Le retour à l’écriture de plusieurs textes en allemand au début des années 1950, témoigne d’une volonté de se ressourcer. En 1952 paraît Durst und Quelle, expression de la nostalgie de l’enfance et du retour à la mère. Une nouvelle tentative pour retrouver l’unité perdue du paradis de l’enfance, toujours inapaisée. Suivent les livres de poèmes : La Peau et les Os (1956), L’Enfant de la Terre, illlustré par Jean Arp (1965), L’Oiseau de papier, illustré de Jean Arp (1972), Circonstances de la Poésie, un choix de poèmes (1976), puis, à titre posthume : Portrait de l’auteur (1978) et un ultime livre en allemand : Das Meer sang fern von uns (Berlin, 1984). Maxime Alexandre continue à mener une vie instable, changeant souvent de résidence.

À partir de 1967 il revient définitivement en Alsace. Mais face à sa province natale, il reste distant et sceptique et confie : « Je suis né dans ce pays, j’aime ses forêts, ses rivières ; je me permets de dire parfois : la flore oui, la faune non ».

Maxime Alexandre meurt à Strasbourg le 12 septembre 1976. Homme de deux guerres, de deux langues et d’une double « religion », Maxime Alexandre n’a su trouver nulle part sa place. Il est resté « sans feu ni lieu », « étranger parmi les surréalistes, étranger parmi les communistes (et les athées), étranger parmi ses compatriotes, étranger parmi ses coréligionnaires… » Comment s’étonner dès lors que l’histoire du juif errant n’ait cessé de préoccuper le poète qui en a écrit une pièce de théâtre : Jamais je ne m'arrête - Ni ici ni ailleurs ; - Par beau ou mauvais temps - Je marche incessamment.

Christophe DAUPHIN

(Revue Les Hommes sans Epaules).

 

Œuvres de Maxime Alexandre, Poésie : Zeichen am Horizont (Beresniak, 1924), Mes respects (H.C 1931), Le Corsage (Éditions Surréalistes, 1931), Le Mal de Nuit (Corréa 1935), Sujet à l’amour (G.L.M. 1937), La loi mortelle (Sagesse 1939), Naissance d’Aphrodite (Éditions Les Iles-de Lérins, 1941), Les yeux pour pleurer (Le Sagittaire 1945), Durst und Quelle (Bodensee-Verlag 1952), La Peau et les Os (Gallimard 1956), L’Enfant de la Terre, illlustré par Jean Arp (P.A.B. 1965), L’Oiseau de papier, illustré de Jean Arp (Rougerie, 1972), Circonstances de la Poésie, choix de poèmes (Rougerie, 1976), Portrait de l’auteur (Rougerie, 1978), Das Meer sang fern von uns (Henssel Verlag, Berlin, 1984).

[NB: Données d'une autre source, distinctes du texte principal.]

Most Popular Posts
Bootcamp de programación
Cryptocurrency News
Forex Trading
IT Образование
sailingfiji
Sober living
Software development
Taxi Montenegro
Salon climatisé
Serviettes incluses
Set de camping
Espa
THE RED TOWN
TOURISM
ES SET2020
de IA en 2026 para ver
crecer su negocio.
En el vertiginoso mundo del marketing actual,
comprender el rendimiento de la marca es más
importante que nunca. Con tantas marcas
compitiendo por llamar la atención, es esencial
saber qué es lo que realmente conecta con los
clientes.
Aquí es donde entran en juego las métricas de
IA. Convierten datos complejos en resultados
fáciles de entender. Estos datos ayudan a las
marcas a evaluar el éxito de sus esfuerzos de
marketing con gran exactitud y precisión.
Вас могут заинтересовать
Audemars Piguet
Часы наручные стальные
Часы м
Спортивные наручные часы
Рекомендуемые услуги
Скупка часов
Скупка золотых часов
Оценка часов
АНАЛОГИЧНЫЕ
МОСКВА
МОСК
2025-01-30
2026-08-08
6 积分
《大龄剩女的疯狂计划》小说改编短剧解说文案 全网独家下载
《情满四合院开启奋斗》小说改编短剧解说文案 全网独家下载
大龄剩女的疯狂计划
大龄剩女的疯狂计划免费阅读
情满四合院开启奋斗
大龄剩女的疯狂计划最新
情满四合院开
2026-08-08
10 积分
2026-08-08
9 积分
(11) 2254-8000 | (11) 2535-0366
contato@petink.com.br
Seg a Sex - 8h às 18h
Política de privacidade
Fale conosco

Prose : Les Desseins de la liberté (HC, 1927), Secrets (H.C 1932), Mythologie personnelle (Denoël 1934), Cassandre de Bourgogne (Corréa 1939), Hölderlin le Poète (Robert Laffont 1942), P.R., Présumé Révolutionnaire (Le Sagittaire 1945), L’amour Image (Le Sagittaire 1946), Sagesse de la Folie (H.C 1952), Juif catholique (Les Éditions du Cerf 1965), Mémoires d’un Surréaliste (La Jeune Parque 1968), Journal 1951-1975 (José Corti, 1976).

Théâtre : Le juif errant (Gallimard 1946), Le diable et sa grand-mère (Rougerie, 1979).

Essais : Histoire de la littérature allemande (Gallimard, tome II de l’Encyclopédie de la Pléiade, 1957), Histoire de la littérature alsacienne (Gallimard, tome III de l’Encyclopédie de la Pléiade, 1958), Les Romantiques allemands (Gallimard, La Pléiade, 1963).

À consulter : Le cinquantenaire du surréalisme, Maxime Alexandre vu par ses amis (H. Fagne, 1975), Maxime Alexandre, Sans feu ni lieu (Langues et cultures régionales n°12, 1989), Maxime Alexandre, un surréaliste sans feu ni lieu (revue Mélusine n°18, L’Âge d’Homme, 1996).